What physical experiment could be performed to demonstrate that particles are Riemann spheres?

Orientate an Electron such that it's axis (pointing from the point 0 to the point ∞) points in the "up" direction. Then it will not emit a photon in the "down" direction.

Also: particles seen from their northern hemispheres will look different as seen from their southern hemispheres.

Wrong. The direction of photon emission when an electron drops from excited state to ground state is random with respect to the electron's spin state, which is the only way of talking about an electron’s axis.  The direction of photon emission is determined in a probabilistic manner by multiple factors including the prevailing magnetic field, of which the nearby nucleus is a major component, and preserving energy momentum conservation over event accumulation.

In addition, electron spin is a matter of angular momentum, in effect spinning clockwise or counterclockwise. It is not a matter of which way a pole is pointing. Electrons with opposing spin values are not ‘upside down’ with respect to each other. They are spinning in opposite directions. To drive that home, the only formulation for spin states that matches measurements is the formalism of angular momentum.  For that to be the case, the clockwise or counterclockwise spin must be with respect to a fixed axis. That is, your hypothetical 0 and ∞ axis must always point in the same direction, negating your argument.

Now explain what differences there may be between the two hemispheres of an electron. Oceans, continents, ice caps? Your insistence that the metrics of a Riemann sphere are those of an ordinary sphere and not the varying metrics of a complex plane mapping argues against any difference.

Also, since the question Kryptid asked is about a physical experiment, how would you determine which photon came from which electron and how to determine the axis orientation of the individual electrons?

So what does “communicated between fields (plural)” mean?

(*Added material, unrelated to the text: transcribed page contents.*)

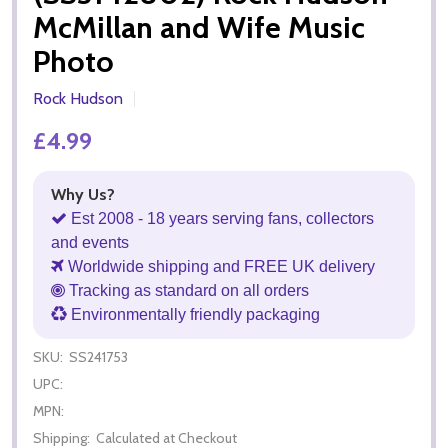
McMillan and Wife Music
Photo
Rock Hudson
£4.99
Why Us?
Est 2008 - 18 years serving fans, collectors
and events
Worldwide shipping and FREE UK delivery
Tracking as standard on all orders
Environmentally friendly packaging
SKU:
SS241753
UPC:
MPN:
Shipping:
Calculated at Checkout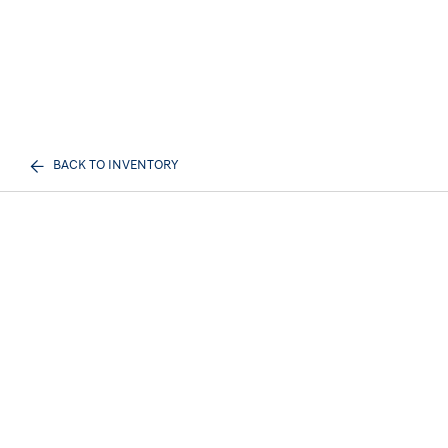
BACK TO INVENTORY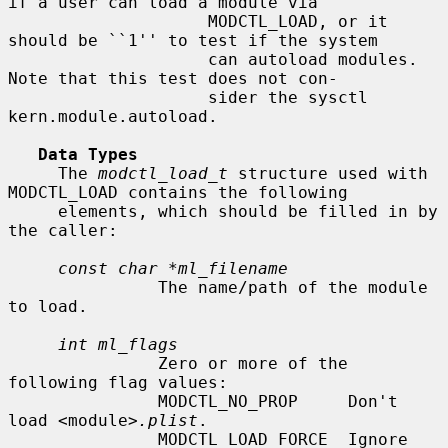
if a user can load a module via

                    MODCTL_LOAD, or it 
should be ``1'' to test if the system

                    can autoload modules.  
Note that this test does not con-

                    sider the sysctl 
kern.module.autoload.

Data Types
     The 
modctl_load_t
 structure used with 
MODCTL_LOAD contains the following

     elements, which should be filled in by 
the caller:

const char *ml_filename
               The name/path of the module 
to load.

int ml_flags
               Zero or more of the 
following flag values:

               MODCTL_NO_PROP     Don't 
load <module>
.plist
.

               MODCTL_LOAD_FORCE  Ignore 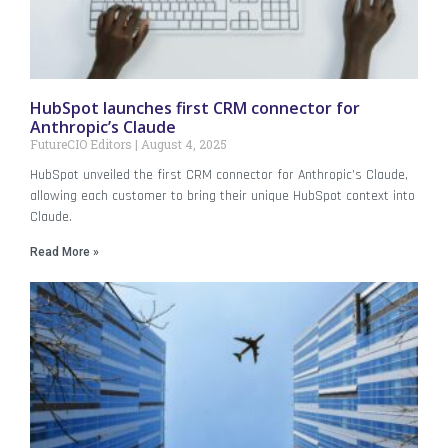
HubSpot launches first CRM connector for
Anthropic’s Claude
FutureCIO Editors
August 4, 2025
HubSpot unveiled the first CRM connector for Anthropic’s Claude,
allowing each customer to bring their unique HubSpot context into
Claude.
Read More »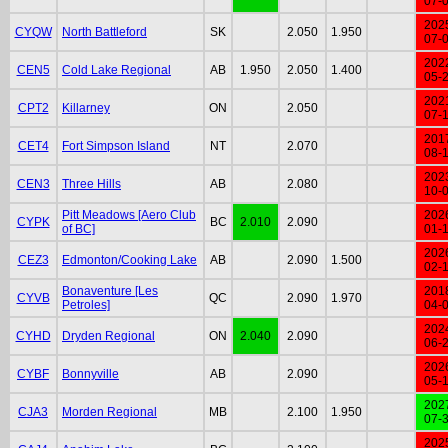
07-
202
CYQW
North Battleford
SK
2.050
1.950
07-
202
CEN5
Cold Lake Regional
AB
1.950
2.050
1.400
05-
202
CPT2
Killarney
ON
2.050
07-
201
CET4
Fort Simpson Island
NT
2.070
08-
202
CEN3
Three Hills
AB
2.080
10-
Pitt Meadows [Aero Club
202
CYPK
BC
2.010
2.090
of BC]
01-
202
CEZ3
Edmonton/Cooking Lake
AB
2.090
1.500
02-
Bonaventure [Les
201
CYVB
QC
2.090
1.970
Petroles]
04-
202
CYHD
Dryden Regional
ON
2.040
2.090
06-
202
CYBF
Bonnyville
AB
2.090
05-
202
CJA3
Morden Regional
MB
2.100
1.950
07-
202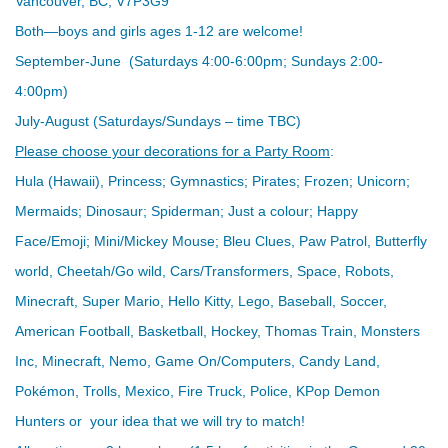
Vancouver, BC, V7P3G9
Both—boys and girls ages 1-12 are welcome!
September-June (Saturdays 4:00-6:00pm; Sundays 2:00-
4:00pm)
July-August (Saturdays/Sundays – time TBC)
Please choose your decorations for a Party Room
:
Hula (Hawaii), Princess; Gymnastics; Pirates; Frozen; Unicorn;
Mermaids; Dinosaur; Spiderman; Just a colour; Happy
Face/Emoji; Mini/Mickey Mouse; Bleu Clues, Paw Patrol, Butterfly
world, Cheetah/Go wild, Cars/Transformers, Space, Robots,
Minecraft, Super Mario, Hello Kitty, Lego, Baseball, Soccer,
American Football, Basketball, Hockey, Thomas Train, Monsters
Inc, Minecraft, Nemo, Game On/Computers, Candy Land,
Pokémon, Trolls, Mexico, Fire Truck, Police, KPop Demon
Hunters or your idea that we will try to match!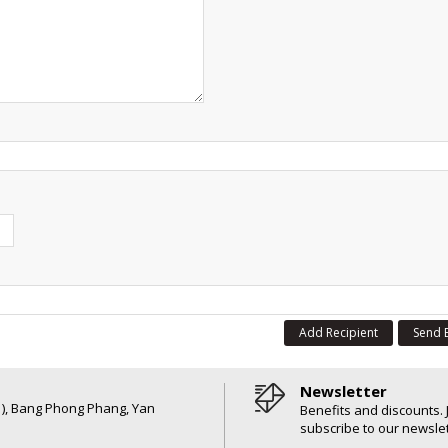
Add Recipient
Send 
Newsletter
6 ), Bang Phong Phang, Yan
Benefits and discounts. 
subscribe to our newslet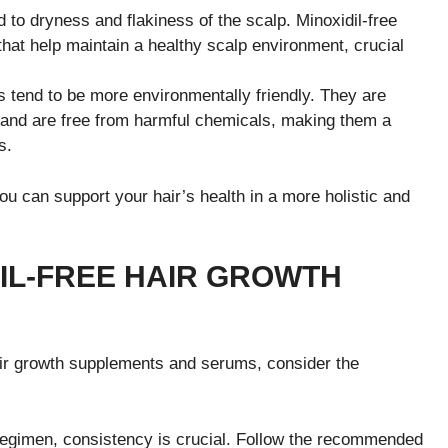
 to dryness and flakiness of the scalp. Minoxidil-free
that help maintain a healthy scalp environment, crucial
s tend to be more environmentally friendly. They are
 and are free from harmful chemicals, making them a
s.
ou can support your hair’s health in a more holistic and
DIL-FREE HAIR GROWTH
air growth supplements and serums, consider the
 regimen, consistency is crucial. Follow the recommended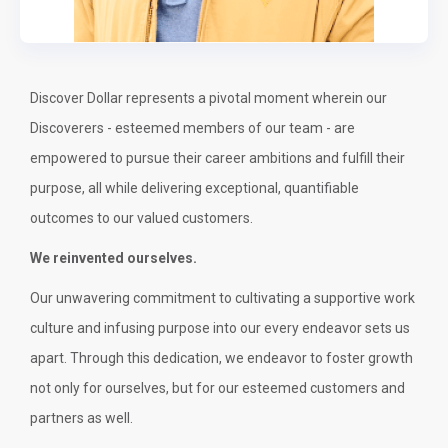
Discover Dollar represents a pivotal moment wherein our
Discoverers - esteemed members of our team - are
empowered to pursue their career ambitions and fulfill their
purpose, all while delivering exceptional, quantifiable
outcomes to our valued customers.
We reinvented ourselves.
Our unwavering commitment to cultivating a supportive work
culture and infusing purpose into our every endeavor sets us
apart. Through this dedication, we endeavor to foster growth
not only for ourselves, but for our esteemed customers and
partners as well.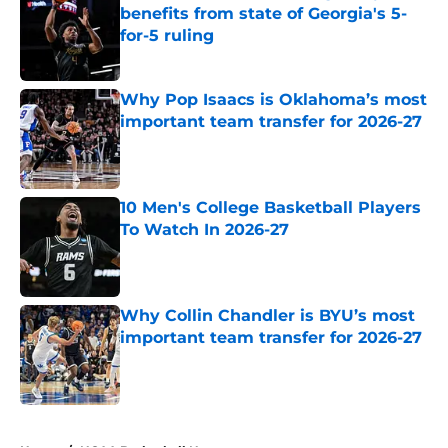
benefits from state of Georgia's 5-
for-5 ruling
Published by on Invalid Date
Why Pop Isaacs is Oklahoma’s most
important team transfer for 2026-27
Published by on Invalid Date
10 Men's College Basketball Players
To Watch In 2026-27
Published by on Invalid Date
Why Collin Chandler is BYU’s most
important team transfer for 2026-27
Published by on Invalid Date
5 related articles loaded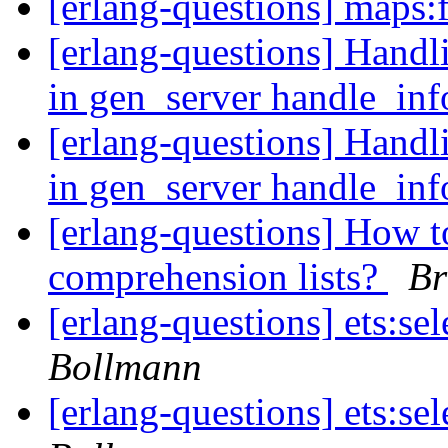
[erlang-questions] maps:f
[erlang-questions] Handl
in gen_server handle_in
[erlang-questions] Handl
in gen_server handle_in
[erlang-questions] How t
comprehension lists?
Br
[erlang-questions] ets:se
Bollmann
[erlang-questions] ets:se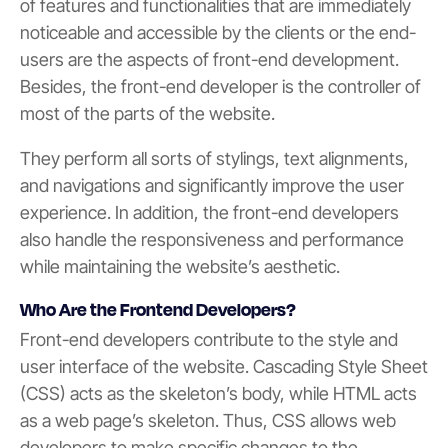
of features and functionalities that are immediately
noticeable and accessible by the clients or the end-
users are the aspects of front-end development.
Besides, the front-end developer is the controller of
most of the parts of the website.
They perform all sorts of stylings, text alignments,
and navigations and significantly improve the user
experience. In addition, the front-end developers
also handle the responsiveness and performance
while maintaining the website’s aesthetic.
Who Are the Frontend Developers?
Front-end developers contribute to the style and
user interface of the website. Cascading Style Sheet
(CSS) acts as the skeleton’s body, while HTML acts
as a web page’s skeleton. Thus, CSS allows web
developers to make specific changes to the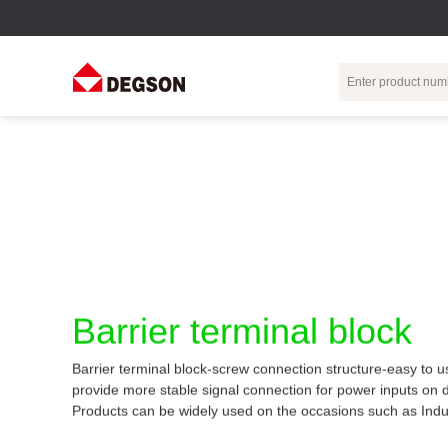
Terminal Blocks
DIN-Rail TB
Industrial Automation
Circular
Electr
Connector
Pluggable
Push-In DIN-Rail
M Series
Terminal Blocks
TB
Distributor
PCB Terminal
Spring-Cage Type
Servo Connecto
Blocks
DIN-Rail TB
7/8 Connector
Barrier Terminal
Screw Type DIN-
Barrier terminal block
Blocks
Rail TB
Circular
Customization
Through-Wall
Bolt Type Guide
Barrier terminal block-screw connection structure-easy to u
Terminal Blocks
Rail Terminal
Communication
provide more stable signal connection for power inputs on 
Block
connector
Transformer
Products can be widely used on the occasions such as Indu
Terminal Blocks
Power Distribution
M23 Motor
Module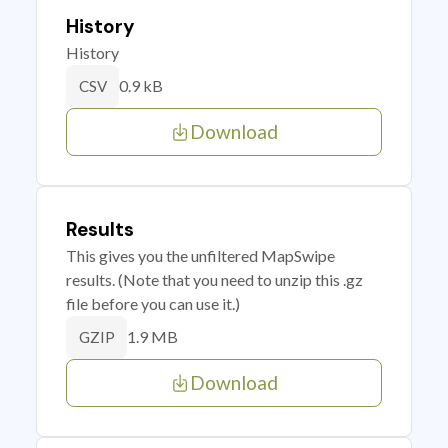
History
History
0.9 kB
CSV
Download
Results
This gives you the unfiltered MapSwipe
results. (Note that you need to unzip this .gz
file before you can use it.)
1.9 MB
GZIP
Download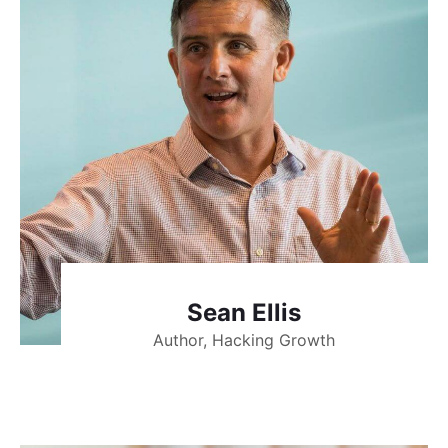
Sean Ellis
Author, Hacking Growth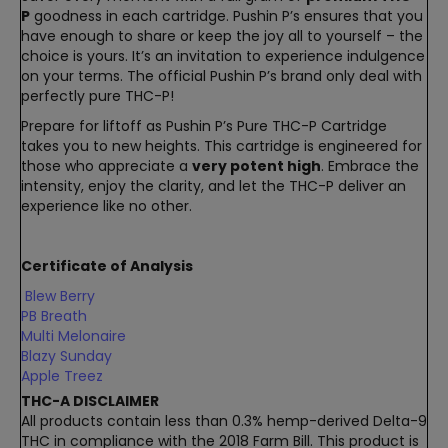
P
goodness in each cartridge. Pushin P’s ensures that you
have enough to share or keep the joy all to yourself – the
choice is yours. It’s an invitation to experience indulgence
on your terms. The official Pushin P’s brand only deal with
perfectly pure THC-P!
Prepare for liftoff as Pushin P’s Pure THC-P Cartridge
takes you to new heights. This cartridge is engineered for
those who appreciate a
very potent high
. Embrace the
intensity, enjoy the clarity, and let the THC-P deliver an
experience like no other.
Certificate of Analysis
Blew Berry
PB Breath
Multi Melonaire
Blazy Sunday
Apple Treez
THC-A DISCLAIMER
All products contain less than 0.3% hemp-derived Delta-9
THC in compliance with the 2018 Farm Bill. This product is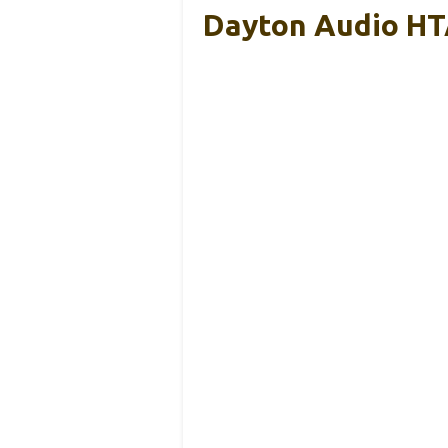
Dayton Audio HT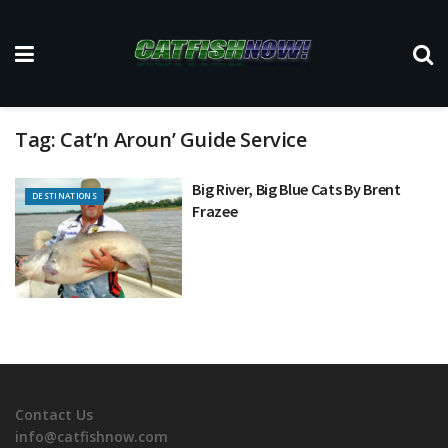
Tag:
Cat’n Aroun’ Guide Service
Big River, Big Blue Cats By Brent
DESTINATIONS
Frazee
Contact Us
info@catfishnow.com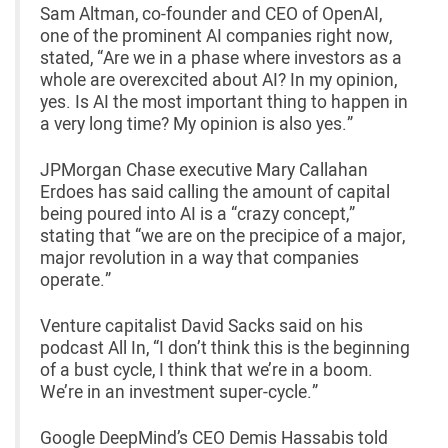
Sam Altman, co-founder and CEO of OpenAI,
one of the prominent AI companies right now,
stated, “Are we in a phase where investors as a
whole are overexcited about AI? In my opinion,
yes. Is AI the most important thing to happen in
a very long time? My opinion is also yes.”
JPMorgan Chase executive Mary Callahan
Erdoes has said calling the amount of capital
being poured into AI is a “crazy concept,”
stating that “we are on the precipice of a major,
major revolution in a way that companies
operate.”
Venture capitalist David Sacks said on his
podcast All In, “I don’t think this is the beginning
of a bust cycle, I think that we’re in a boom.
We’re in an investment super-cycle.”
Google DeepMind’s CEO Demis Hassabis told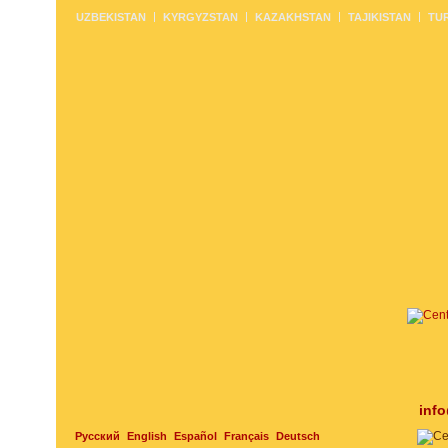
UZBEKISTAN
KYRGYZSTAN
KAZAKHSTAN
TAJIKISTAN
TU
inf
Русский
English
Español
Français
Deutsch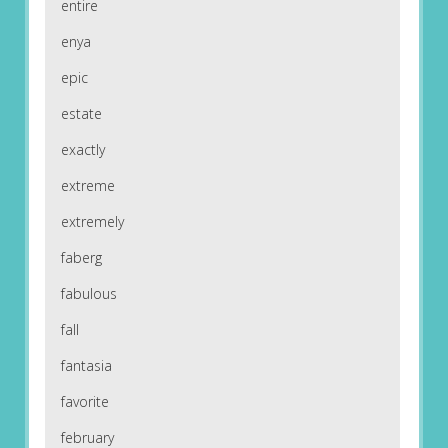
entire
enya
epic
estate
exactly
extreme
extremely
faberg
fabulous
fall
fantasia
favorite
february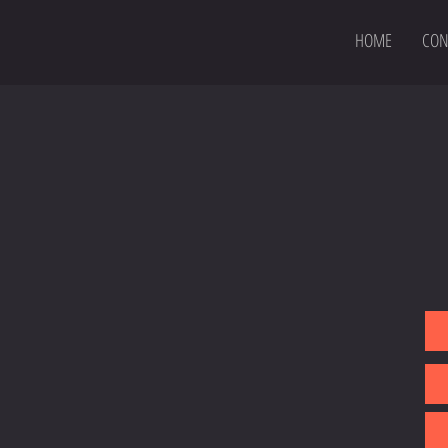
HOME
CON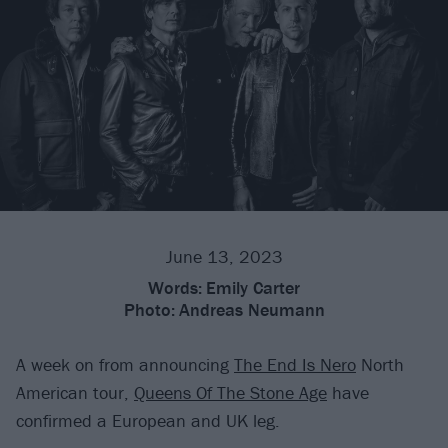
June 13, 2023
Words:
Emily Carter
Photo:
Andreas Neumann
A week on from announcing
The End Is Nero
North
American tour,
Queens Of The Stone Age
have
confirmed a European and UK leg.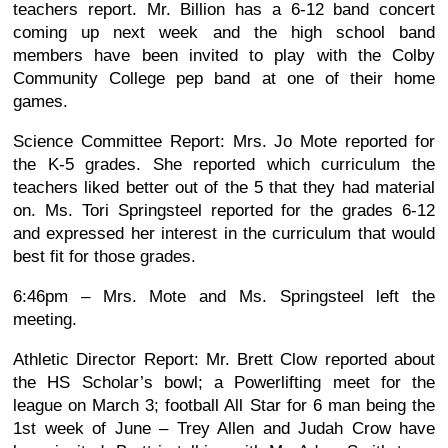
teachers report. Mr. Billion has a 6-12 band concert
coming up next week and the high school band
members have been invited to play with the Colby
Community College pep band at one of their home
games.
Science Committee Report: Mrs. Jo Mote reported for
the K-5 grades. She reported which curriculum the
teachers liked better out of the 5 that they had material
on. Ms. Tori Springsteel reported for the grades 6-12
and expressed her interest in the curriculum that would
best fit for those grades.
6:46pm – Mrs. Mote and Ms. Springsteel left the
meeting.
Athletic Director Report: Mr. Brett Clow reported about
the HS Scholar’s bowl; a Powerlifting meet for the
league on March 3; football All Star for 6 man being the
1st week of June – Trey Allen and Judah Crow have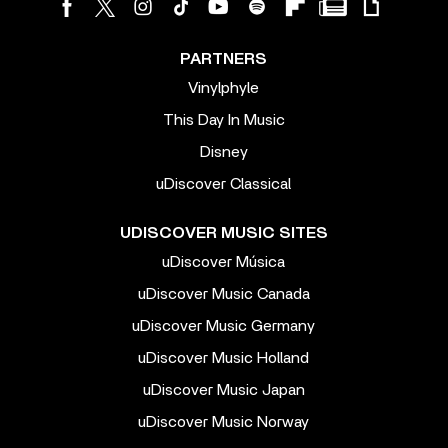
PARTNERS
Vinylphyle
This Day In Music
Disney
uDiscover Classical
UDISCOVER MUSIC SITES
uDiscover Música
uDiscover Music Canada
uDiscover Music Germany
uDiscover Music Holland
uDiscover Music Japan
uDiscover Music Norway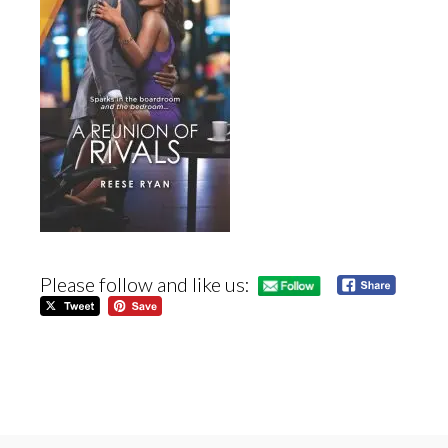
Please follow and like us:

Think of the Feynman diagram of an electron scattering off an electron. What happens is: one electron must tell the electromagnetic field that it wants to scatter of another electron following a path λ, and it must specify its momentum. This must be read off the electron field interacting with spacetime. Then the electron must specify it's expected momentum change. Then the electromagnetic field must compute the virtual photon direction and wavelength and the positions for invoking the creation and annihilation operators, then the virtual photon must communicate the change of direction of momentum to the other electron. Only then can the virtual photon be emitted.

Wow, where do I start?

To begin with, you are using two different meanings of the term ‘field’. Originally you used the term with respect to a particle being a ‘vibration’ in a field, which would imply field theory, a field being a mathematical apparatus for determining the properties at any given point. Now you are using the term to refer to the electromagnetic fields of electrons. Same word, different meanings.

The term λ (lambda) does not appear in Feynman diagrams. That term is used in General Relativity for the Cosmological Constant. What does appear in Feynman diagrams is the term γ (gamma), which is the symbol for the photon. In Feynman diagrams, it is the label applied to the wavy line that indicates the exchange of virtual photons. This diagram show electron-electron scattering.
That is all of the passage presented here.